Олег только плечами пожал. Врет ли неверная жена своему мужу, чтобы избежать взбучки, нет ли, а информацию проверить надо. И он правильно сделал, сообщив о звонке в дежурную часть. Но, скорее всего, звонок окажется пустышкой: история казалась не очень-то реальной. Гулящая бабенка не знала, что бы этакое соврать мужу, чтобы тот ее пожалел, вот и придумала. А в башку не взяла, что у супруга может оказаться знакомый в милиции.
– Если трупа там нет, то с тебя причитается за ложный вызов, – хмыкнул я. Подумав, добавил: – Купишь мне эскимо на палочке. А ты потом с приятеля его стоимость стребуешь.
Олег возражать не стал.
Я спустился вниз как раз в тот момент, когда к крыльцу тихонько подкрадывалась дежурная машина. Не иначе, Боря Сорок-кэмэ за рулем.
Когда подъезжали к нужному дому, подумал: если все нормально, Олегу я сам проставлюсь – куплю ему эскимо на палочке. Все-таки лучше иметь ложный вызов, чем глухую мокруху.
Позвонил в нужную квартиру и по обретенной еще в той жизни привычке сразу сместился в сторону от дверей: береженого Бог бережет.
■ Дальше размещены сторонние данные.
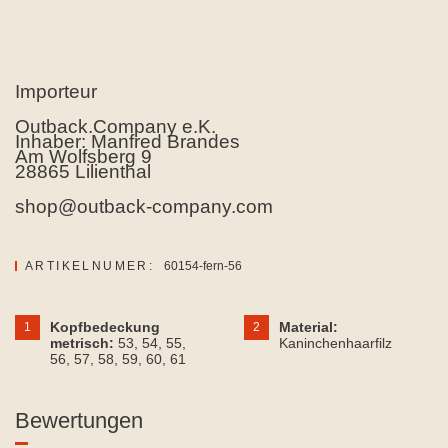
Importeur
Outback.Company e.K.
Inhaber: Manfred Brandes
Am Wolfsberg 9
28865 Lilienthal
shop@outback-company.com
ARTIKELNUMER:
60154-fern-56
Kopfbedeckung
Material:
1
2
metrisch:
53
, 54
, 55
,
Kaninchenhaarfilz
56
, 57
, 58
, 59
, 60
, 61
Bewertungen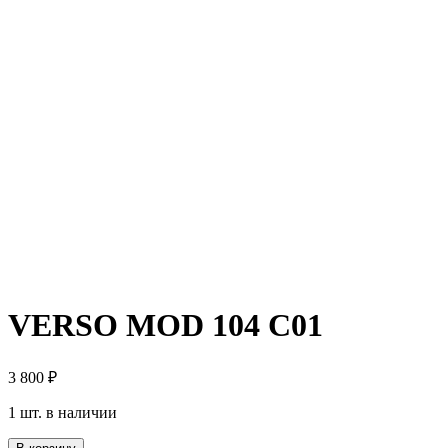
VERSO MOD 104 C01
3 800
₽
1 шт. в наличии
Количество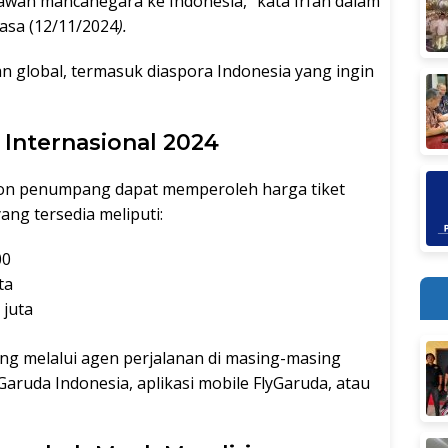
wan mancanegara ke Indonesia,” kata Irfan dalam
lasa (12/11/2024
).
n global, termasuk diaspora Indonesia yang ingin
Internasional 2024
alon penumpang dapat memperoleh harga tiket
ng tersedia meliputi:
00
ta
 juta
ung melalui agen perjalanan di masing-masing
 Garuda Indonesia, aplikasi mobile FlyGaruda, atau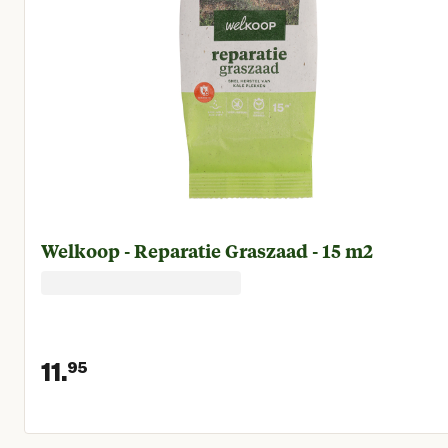
Welkoop - Reparatie Graszaad - 15 m2
11.
95
Huidige prijs € 11,95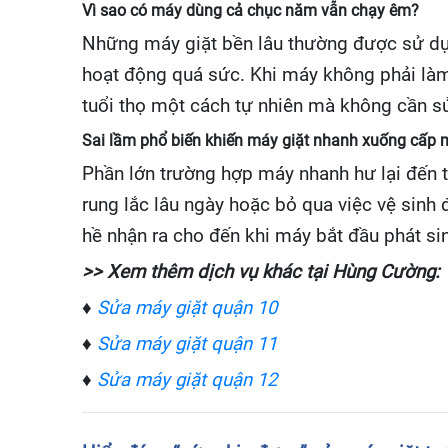
Vì sao có máy dùng cả chục năm vẫn chạy êm?
Những máy giặt bền lâu thường được sử dụng
hoạt động quá sức. Khi máy không phải làm v
tuổi thọ một cách tự nhiên mà không cần s
Sai lầm phổ biến khiến máy giặt nhanh xuống cấp mà
Phần lớn trường hợp máy nhanh hư lại đến t
rung lắc lâu ngày hoặc bỏ qua việc vệ sinh 
hề nhận ra cho đến khi máy bắt đầu phát sin
>> Xem thêm dịch vụ khác tại Hùng Cường:
♦
Sửa máy giặt quận 10
♦
Sửa máy giặt quận 11
♦
Sửa máy giặt quận 12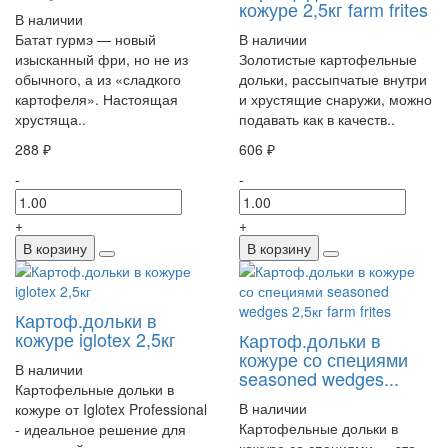
кожуре 2,5кг farm frites
В наличии
Батат гурмэ — новый
В наличии
изысканный фри, но не из
Золотистые картофельные
обычного, а из «сладкого
дольки, рассыпчатые внутри
картофеля». Настоящая
и хрустящие снаружи, можно
хрустяща..
подавать как в качеств..
288 ₽
606 ₽
-
-
+
+
В корзину
В корзину
Картоф.дольки в
кожуре iglotex 2,5кг
Картоф.дольки в
кожуре со специями
В наличии
seasoned wedges...
Картофельные дольки в
В наличии
кожуре от Iglotex Professional
Картофельные дольки в
- идеальное решение для
кожуре со специями — это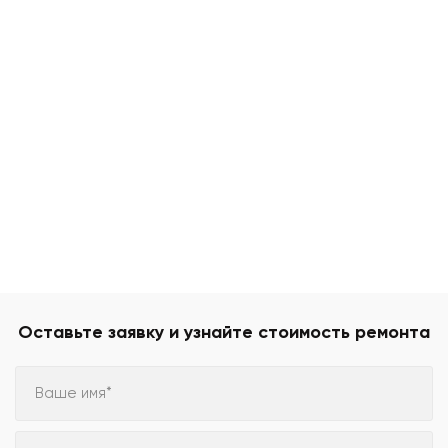
Оставьте заявку и узнайте стоимость ремонта
Ваше имя*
Запоздало подумал, что нехорошо это – на труп в одиночку выезжать, даже в такое постное советское время.
На удивление, звонок работал.
– Хтоу там? – донеслось из-за двери.
– Милиция, открываем, – строго сказал я.
– Милиция? А х… надо?
С этими словами дверь открылась, и на пороге я увидел хозяина квартиры. М-да… Я и сам не очень-то маленький, но тут дядька метра под два, косая сажень в плечах. Небрит с неделю, в трусах и в грязной майке. Дядька здоровый, но на убийцу он никак не походил.
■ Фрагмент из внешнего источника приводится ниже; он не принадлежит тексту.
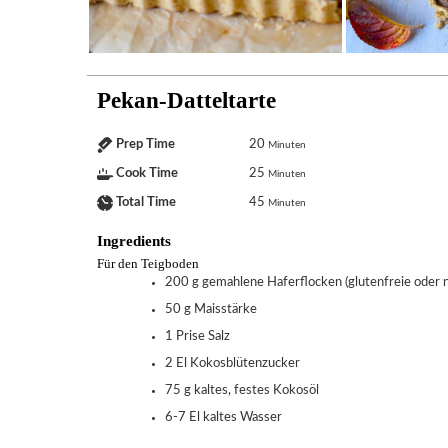
Pekan-Datteltarte
Prep Time
20
Minuten
Cook Time
25
Minuten
Total Time
45
Minuten
Ingredients
Für den Teigboden
200
g
gemahlene Haferflocken (glutenfreie oder 
50
g
Maisstärke
1
Prise Salz
2
El
Kokosblütenzucker
75
g
kaltes, festes Kokosöl
6-7
El
kaltes Wasser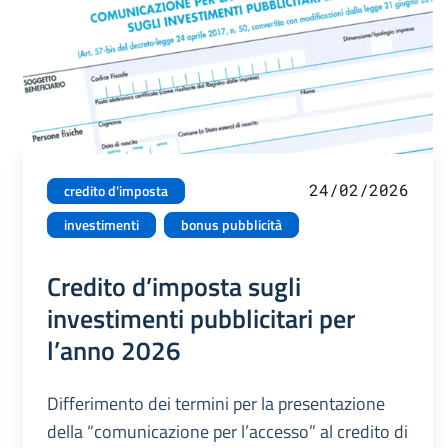
24/02/2026
credito d'imposta
investimenti
bonus pubblicità
Credito d’imposta sugli
investimenti pubblicitari per
l’anno 2026
Differimento dei termini per la presentazione
della “comunicazione per l’accesso” al credito di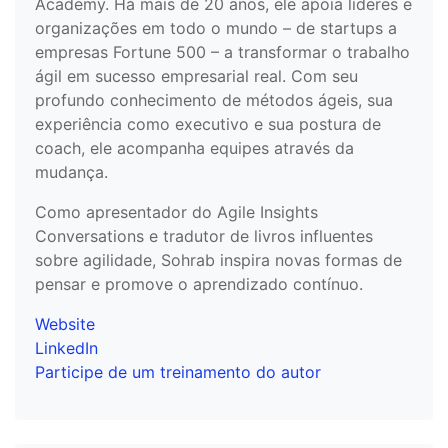
Academy. Há mais de 20 anos, ele apoia líderes e
organizações em todo o mundo – de startups a
empresas Fortune 500 – a transformar o trabalho
ágil em sucesso empresarial real. Com seu
profundo conhecimento de métodos ágeis, sua
experiência como executivo e sua postura de
coach, ele acompanha equipes através da
mudança.
Como apresentador do Agile Insights
Conversations e tradutor de livros influentes
sobre agilidade, Sohrab inspira novas formas de
pensar e promove o aprendizado contínuo.
Website
LinkedIn
Participe de um treinamento do autor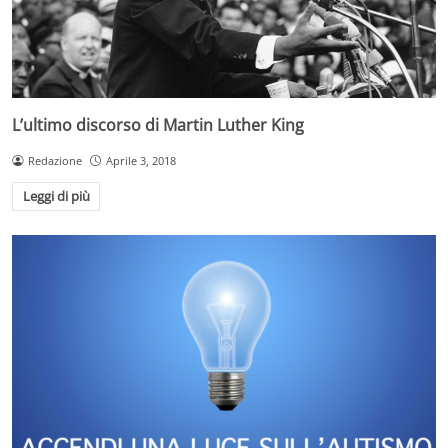
L’ultimo discorso di Martin Luther King
Redazione
Aprile 3, 2018
Leggi di più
Я вытащил свое служебное удостоверение, раскрыл его, показал. Вообще-то демонстрация удостоверения была лишней. В 1977 году было достаточно того, что ты облачен в форму блюстителя порядка, обычно вопросов не возникало. Это потом наступит тотальное недоверие, и, кстати, вполне обоснованно.
А пока передо мной покачивался здоровенный амбал, пребывающий, судя по всему, в таком тяжелом похмелье, что не мог сфокусировать свой взор ни на мне, ни на моем документе. А посему он сделал совершенно правильный вывод – поверил мне на слово.